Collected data

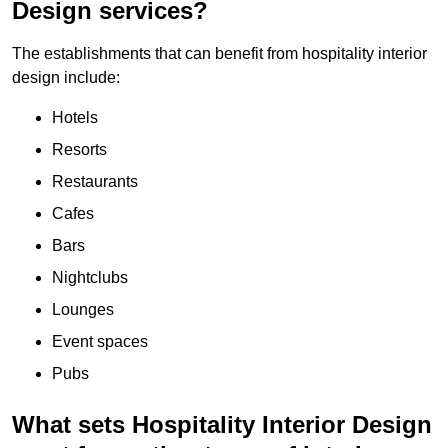
Design services?
The establishments that can benefit from hospitality interior
design include:
Hotels
Resorts
Restaurants
Cafes
Bars
Nightclubs
Lounges
Event spaces
Pubs
What sets Hospitality Interior Design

## [Task]
Your answer must be the records above, word for word, with no pictures.

## [Result of the exercise]
Design services?
The establishments that can benefit from hospitality interior
design include:
Hotels
Resorts
Restaurants
Cafes
Bars
Nightclubs
Lounges
Event spaces
Pubs
What sets Hospitality Interior Design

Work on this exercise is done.